David Foenkinos returns with a story about a non-standard love - as everyday, as poetic, rich in humor, twists and charm!
“ Our Sections” will introduce you to Fritz and Alice, an almost impossible couple – he is the son of a hippie, she was raised in a bourgeois Catholic family. The two love each other and separate, get together again and separate again. The reasons are usual: parents, jealousy, betrayal, chance… Their love turns out to be more stubborn than they are and breaks all resistance. The novel also features: their friends Paul and Virginie, Iris - the writer, temporary wife of Fritz, Celine - the publisher, temporary lover of Fritz, a man in mourning, a suitcase of unsold ties, the dictionary "Larus" and two teenagers who trying to succeed where their parents failed. It seems first love is sometimes a life sentence.
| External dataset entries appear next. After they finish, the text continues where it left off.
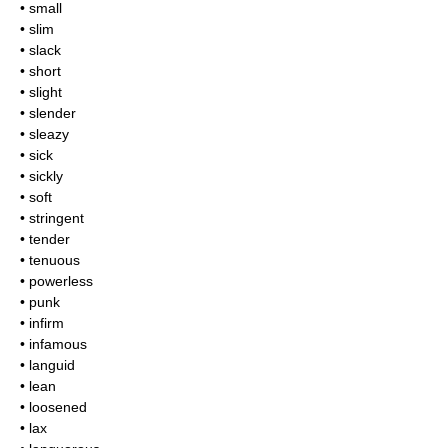
• small
• slim
• slack
• short
• slight
• slender
• sleazy
• sick
• sickly
• soft
• stringent
• tender
• tenuous
• powerless
• punk
• infirm
• infamous
• languid
• lean
• loosened
• lax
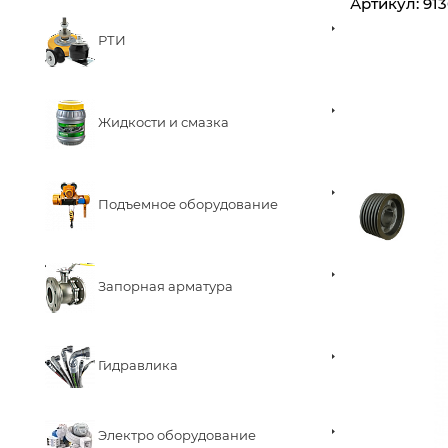
Артикул:
91
РТИ
Жидкости и смазка
Подъемное оборудование
Запорная арматура
Гидравлика
Электро оборудование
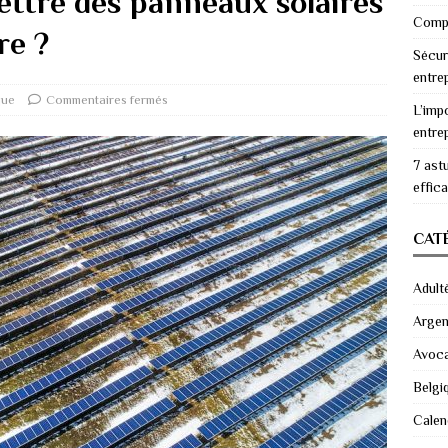
ettre des panneaux solaires
Compr
re ?
Sécur
entre
que
Commentaires fermés
L’imp
entre
7 ast
effic
CAT
Adult
Argen
Avoc
Belgi
Calen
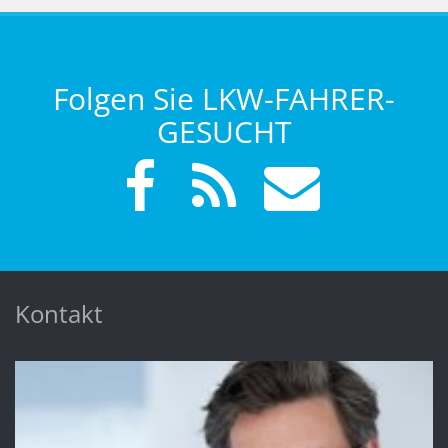
Folgen Sie LKW-FAHRER-
GESUCHT
Kontakt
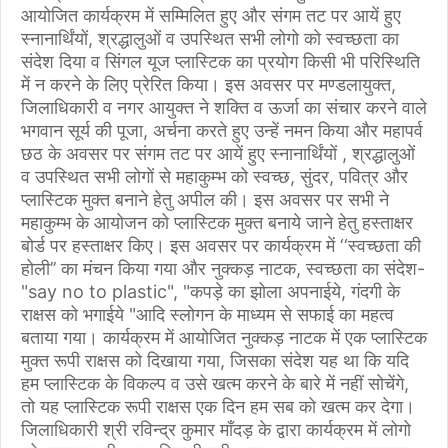
आयोजित कार्यक्रम में सम्मिलित हुए और संगम तट पर आयें हुए
स्नानार्थिंयों, श्रद्धालुओं व उपस्थित सभी लोगो को स्वच्छता का
संदेश दिया व सिंगल यूज प्लास्टिक का प्रयोग किसी भी परिस्थिति
में न करने के लिए प्रेरित किया। इस अवसर पर मण्डलायुक्त,
जिलाधिकारी व नगर आयुक्त ने शक्ति व ऊर्जा का संचार करने वाले
भगवान सूर्य की पूजा, अर्चना करते हुए उन्हें नमन किया और महापर्व
छठ के अवसर पर संगम तट पर आयें हुए स्नानार्थिंयों , श्रद्धालुओं
व उपस्थित सभी लोगों से महाकुम्भ को स्वच्छ, सुंदर, पवित्र और
प्लास्टिक मुक्त बनाने हेतु अपील की। इस अवसर पर सभी ने
महाकुम्भ के आयोजन को प्लास्टिक मुक्त बनाये जाने हेतु हस्ताक्षर
बोर्ड पर हस्ताक्षर किए। इस अवसर पर कार्यक्रम में ‘‘स्वच्छता की
होली’’ का मंचन किया गया और नुक्कड़ नाटक, स्वच्छता का संदेश-
"say no to plastic", "कपड़े का झोला अपनाईये, गंदगी के
राक्षस को भगाईये "आदि स्लोगन के माध्यम से सफाई का महत्व
बताया गया। कार्यक्रम में आयोजित नुक्कड़ नाटक में एक प्लास्टिक
मुक्त रूपी राक्षस को दिखाया गया, जिसका संदेश यह था कि यदि
हम प्लास्टिक के विकल्प व उसे खत्म करने के बारे में नहीं सोचेंगे,
तो यह प्लास्टिक रूपी राक्षस एक दिन हम सब को खत्म कर देगा।
जिलाधिकारी श्री रविन्द्र कुमार माँदड़ के द्वारा कार्यक्रम में लोगो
David Foenkinos is the recipient of dozens of prestigious awards, and his books have been translated into more than 40 languages. In 2014, Hummingbird published the elegant bestseller Delicacy, one of the writer's most award-winning and beloved novels, adapted into a film starring Audrey Tautou. That same year, Foenkinos won a Ryonodo Award for the biographical work Charlotte, dedicated to the artist Charlotte Salomon, who was killed in Auschwitz at the age of 26. The novels "Memories", "Inversion of feeble-mindedness" and "In case of happiness" have also been translated into Bulgarian. "Memories" is an exciting story about relationships in the modern world, about the past, continuity and human love. The novel was adapted for the big screen under the direction of Jean-Paul Rouve.
I feel like death is a gaze constantly stalking me. My every gesture is doomed to be interpreted by some higher power-the power that represents my future as a man turned to dust. I have been like this from a young age. I live without stopping to think that one day I will no longer live. This often has a positive effect, it allows me to enjoy every moment - I am able to find something pleasant even in the worst moments. I am able, for example, in the subway, pressed from everywhere and all sweaty, to say to myself: "How lucky I am, after all, to be alive." This also applies to my love relationships. I watch myself love, listen to every beat of my heart. When I wake up next to a woman, I contemplate her ear and try to seal in my mind the magnificence of its uniqueness. I know that one day I will lie motionless, face to face with death, and then all I will have left is the memories of past sensuality.
There are three billion women in the world. So I have every right to ask: why Alice? Especially on days when we fight. Why her out of all the Chinese and Russian women? Why is she present in my life, as if born to excite and despair me? I tell myself that surely there is an Australian woman I will be very happy with. Undoubtedly, there are gentle and loving Aussies out there (a Swiss born Aussie would be ideal). But that would also have inconveniences: what a horror – flying all day to see her parents. I hate airplanes; at last I would put up with them if they put rails in the sky. Still, I think I'm lucky.
– I could have met a much worse girl than you, Alice.
– You're annoying, Fritz. You are really annoying. - Good night then. I remember our argument. I also remember lying next to Alice. In the silence of that night we seemed happy. We were barely twenty years old then. I was trying to simultaneously exercise to get a good body and read all of Schopenhauer to get an accurate picture of suffering. According to the friends whose compliments I managed to beg, this combination gave me a certain sophistication. Maybe I would become a modern hero. The only obstacle to this potential heroism was my insomnia. One cannot save humanity without one's eight hours of sleep. All characters sleep well, even if they are always alert. They rule the night while I count all the sheep in the world. Not one jumped out at me. At least one should try and fail. You will surely fall asleep if such a ragged pile falls on you. Over the years I have learned to bear my trouble patiently. At night I get up and read for hours. Words often become my refuge until dawn, and sometimes, when I cross the border of slumber, letters mingle with my dreams.